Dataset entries
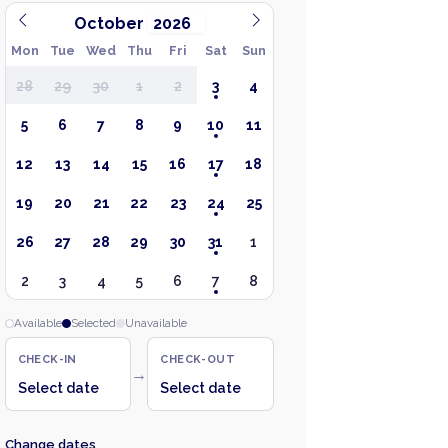
October
Mon
Tue
Wed
Thu
Fri
Sat
Sun
28
29
30
1
2
3
4
5
6
7
8
9
10
11
12
13
14
15
16
17
18
19
20
21
22
23
24
25
26
27
28
29
30
31
1
2
3
4
5
6
7
8
Available
Selected
Unavailable
CHECK-IN
CHECK-OUT
→
Select date
Select date
Change dates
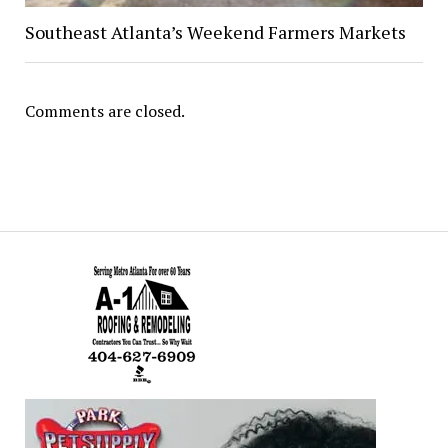
Southeast Atlanta’s Weekend Farmers Markets
Comments are closed.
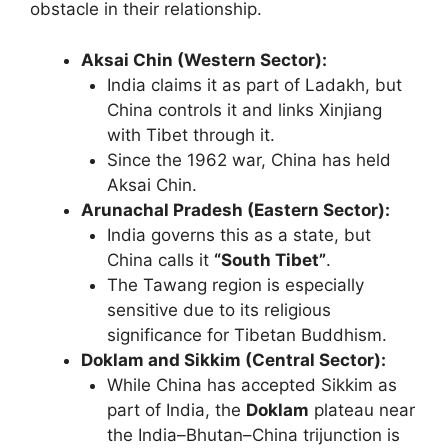
obstacle in their relationship.
Aksai Chin (Western Sector):
India claims it as part of Ladakh, but
China controls it and links Xinjiang
with Tibet through it.
Since the 1962 war, China has held
Aksai Chin.
Arunachal Pradesh (Eastern Sector):
India governs this as a state, but
China calls it
“South Tibet”
.
The Tawang region is especially
sensitive due to its religious
significance for Tibetan Buddhism.
Doklam and Sikkim (Central Sector):
While China has accepted Sikkim as
part of India, the
Doklam
plateau near
the India–Bhutan–China trijunction is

[Assignment]
Please tally the lines above that include the word "part" and answer with the number by itself.

[Result of this exercise]
2